CAIR-California President Rashid Ahmad is another CAIR state chapter leader also betting on the Democrats this election cycle, giving $500 to Rep. Doris Matsui (CA-5), in her reelection bid – his only campaign contribution documented thus far.

 

The disproportionate spending by CAIR officials isn’t limited to the state chapters. In fact, board members of the national CAIR organization are apparently the most active political givers in the country – with all of their money going exclusively to Democrats.

 

Take, for instance, CAIR Co-founder and Chairman Emeritus Omar Ahmed. In May of this year, Ahmed went on a political giving spree, making $250 donations to five different Democratic congressional candidates, though none of the recipients are running in his home state of California. Four of the races Ahmed has given to are for seats currently being held by the GOP and have been identified by the Democratic Party as districts that they hope to change hands in this election. One of those seats is open, currently held by retiring Rep. Henry Hyde (IL-6), where Ahmed is backing Democrat Tammy Duckworth – a disabled Iraqi War veteran who opposes the Bush Administration’s policies in Iraq. In another race, Ahmed is backing Democrat Patricia Madrid against Rep. Heather Wilson (NM-1) – the only female veteran currently serving in Congress (House and Senate). The other two Republicans targeted by Ahmed’s political contributions are Rep. Clay Shaw (FL-22) and Rep. Charles Taylor (NC-11). He also gave money to Democratic incumbent Melissa Bean (IL-8).

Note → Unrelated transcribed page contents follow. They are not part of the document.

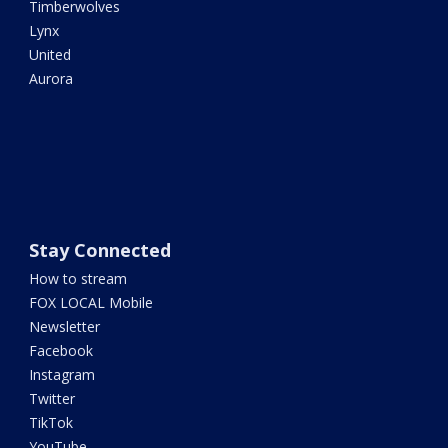
Timberwolves
Lynx
United
Aurora
Stay Connected
How to stream
FOX LOCAL Mobile
Newsletter
Facebook
Instagram
Twitter
TikTok
YouTube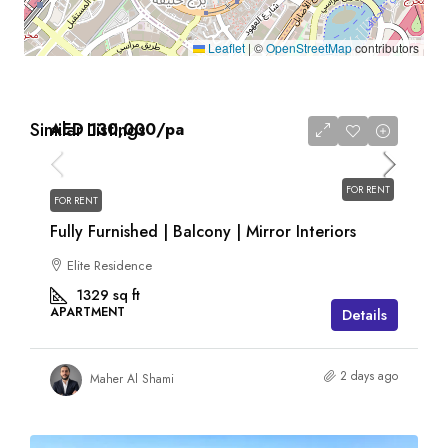
Leaflet
|
©
OpenStreetMap
contributors
Similar Listings
AED 130,000
/pa
FOR RENT
FOR RENT
Fully Furnished | Balcony | Mirror Interiors
Elite Residence
1329
sq ft
APARTMENT
Details
2 days ago
Maher Al Shami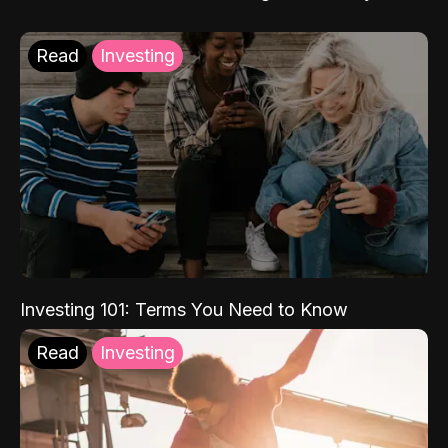
Read
Investing
Investing 101: Terms You Need to Know
Read
Investing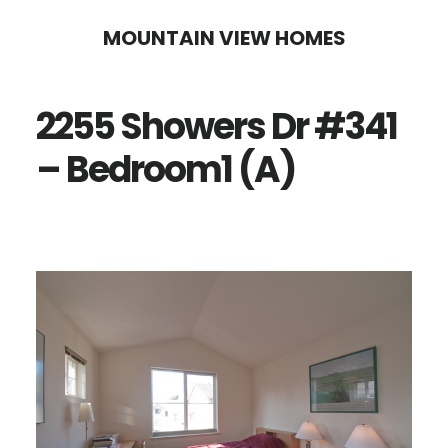
Skip
Skip
MOUNTAIN VIEW HOMES
to
to
main
primary
2255 Showers Dr #341
content
sidebar
– Bedroom1 (A)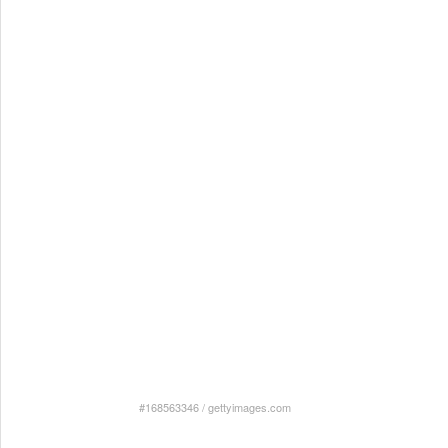
#168563346
/
gettyimages.com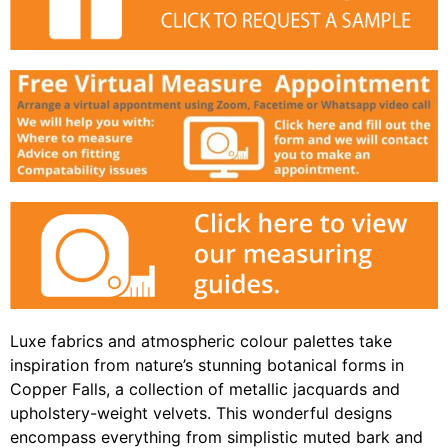
Luxe fabrics and atmospheric colour palettes take
inspiration from nature’s stunning botanical forms in
Copper Falls, a collection of metallic jacquards and
upholstery-weight velvets. This wonderful designs
encompass everything from simplistic muted bark and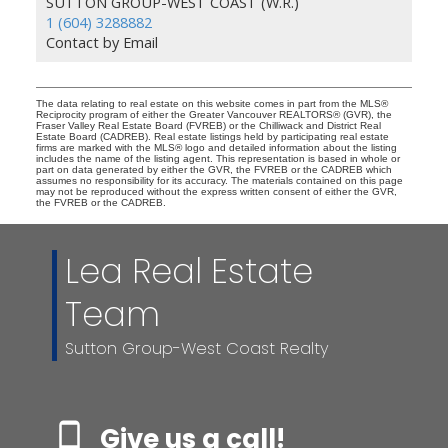
SUTTON GROUP-WEST COAST (W.R.)
1 (604) 3288882
Contact by Email
The data relating to real estate on this website comes in part from the MLS®
Reciprocity program of either the Greater Vancouver REALTORS® (GVR), the
Fraser Valley Real Estate Board (FVREB) or the Chilliwack and District Real
Estate Board (CADREB). Real estate listings held by participating real estate
firms are marked with the MLS® logo and detailed information about the listing
includes the name of the listing agent. This representation is based in whole or
part on data generated by either the GVR, the FVREB or the CADREB which
assumes no responsibility for its accuracy. The materials contained on this page
may not be reproduced without the express written consent of either the GVR,
the FVREB or the CADREB.
Lea Real Estate
Team
Sutton Group-West Coast Realty
Give us a call!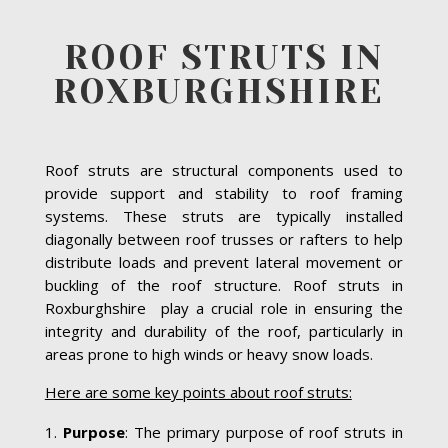
ROOF STRUTS IN
ROXBURGHSHIRE
Roof struts are structural components used to
provide support and stability to roof framing
systems. These struts are typically installed
diagonally between roof trusses or rafters to help
distribute loads and prevent lateral movement or
buckling of the roof structure. Roof struts in
Roxburghshire play a crucial role in ensuring the
integrity and durability of the roof, particularly in
areas prone to high winds or heavy snow loads.
Here are some key points about roof struts:
Purpose
: The primary purpose of roof struts in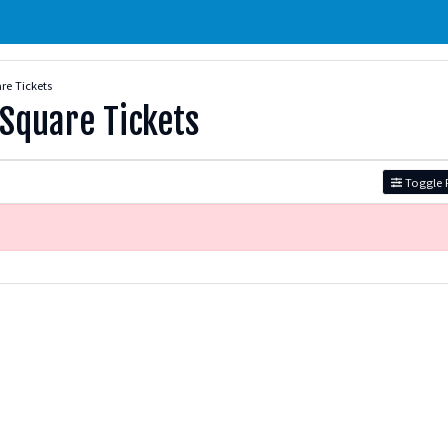
re Tickets
 Square Tickets
Toggle F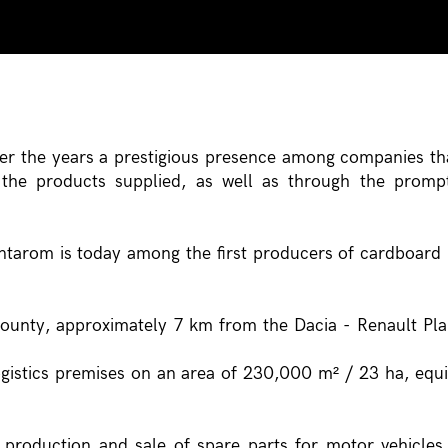
r the years a prestigious presence among companies th
f the products supplied, as well as through the prom
ntarom is today among the first producers of cardboard
county, approximately 7 km from the Dacia - Renault Pla
gistics premises on an area of 230,000 m² / 23 ha, equ
 production and sale of spare parts for motor vehicles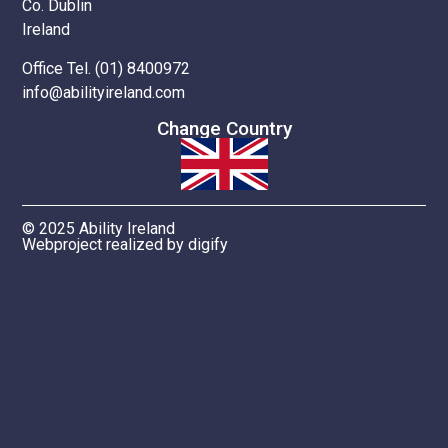
Co. Dublin
Ireland
Office Tel. (01) 8400972
info@abilityireland.com
Change Country
© 2025 Ability Ireland
Webproject realized by digify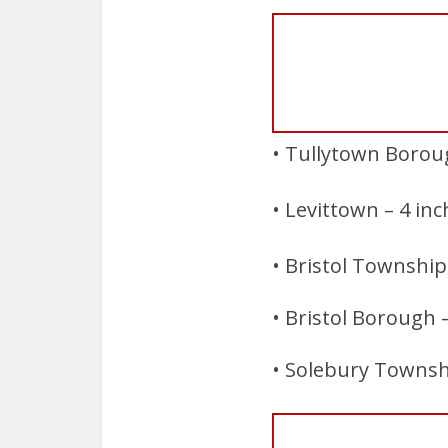
• Tullytown Boroug
• Levittown – 4 in
• Bristol Township 
• Bristol Borough 
• Solebury Townshi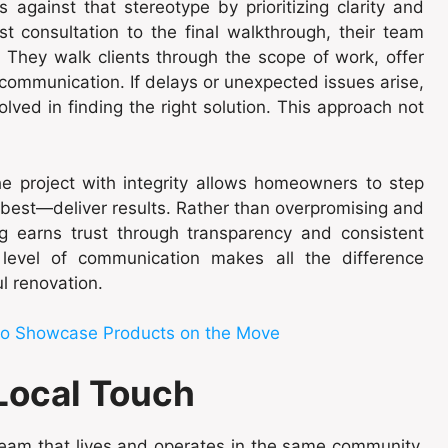
against that stereotype by prioritizing clarity and
rst consultation to the final walkthrough, their team
 They walk clients through the scope of work, offer
f communication. If delays or unexpected issues arise,
ed in finding the right solution. This approach not
e project with integrity allows homeowners to step
 best—deliver results. Rather than overpromising and
g earns trust through transparency and consistent
level of communication makes all the difference
l renovation.
to Showcase Products on the Move
Local Touch
team that lives and operates in the same community.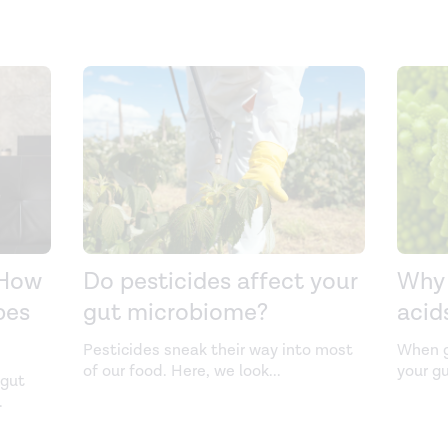
 How
Do pesticides affect your
Why 
bes
gut microbiome?
acid
Pesticides sneak their way into most
When g
of our food. Here, we look
...
your g
 gut
.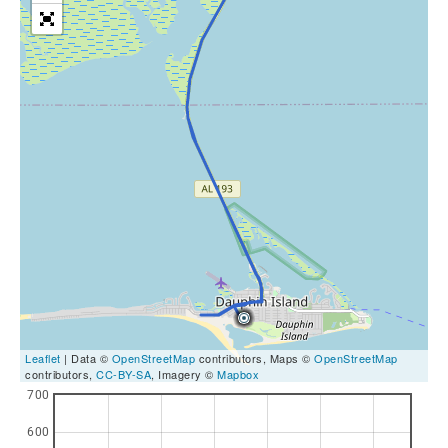
Leaflet
| Data ©
OpenStreetMap
contributors, Maps ©
OpenStreetMap
contributors,
CC-BY-SA
, Imagery ©
Mapbox
700
600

Those who have closely watched the news regarding CAIR in recent years might be familiar with Omar Ahmed. He was CAIR’s founding Board Chairman, a position he held until May 2005. He is also the former president of the Islamic Association for Palestine (IAP) – the parent organization of CAIR that closed down after a federal court found them liable as a front for the terrorist organization, HAMAS, in the death of an American teenager killed in a HAMAS attack (see Joe Kaufman’s article “Death of a Terror Lobby”). According to testimony by counterterrorism expert Steve Emerson, author of American Jihad, before the Senate Judiciary Subcommittee on Terrorism in February 1998, “IAP has issued Hamas communiques calling for the killing of Jews, produced training videos for Hamas operatives, and actually recruited for Hamas in the United States.”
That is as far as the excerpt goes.